What needs to be done:
Starting with the line that mentions "PROCEDENCIA: Spanish Revolution en Youtube", repeat each line verbatim until the entries end, both ends included.

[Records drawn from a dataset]
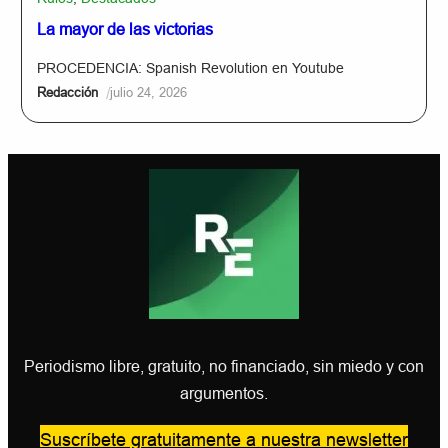
La mayor de las victorias
PROCEDENCIA: Spanish Revolution en Youtube
/
Redacción
julio 24, 2026
Periodismo libre, gratuito, no financiado, sin miedo y con
argumentos.
Suscríbete gratuitamente a nuestra newsletter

Solution to this exercise:
PROCEDENCIA: Spanish Revolution en Youtube
/
Redacción
julio 24, 2026
Periodismo libre, gratuito, no financiado, sin miedo y con
argumentos.
Suscríbete gratuitamente a nuestra newsletter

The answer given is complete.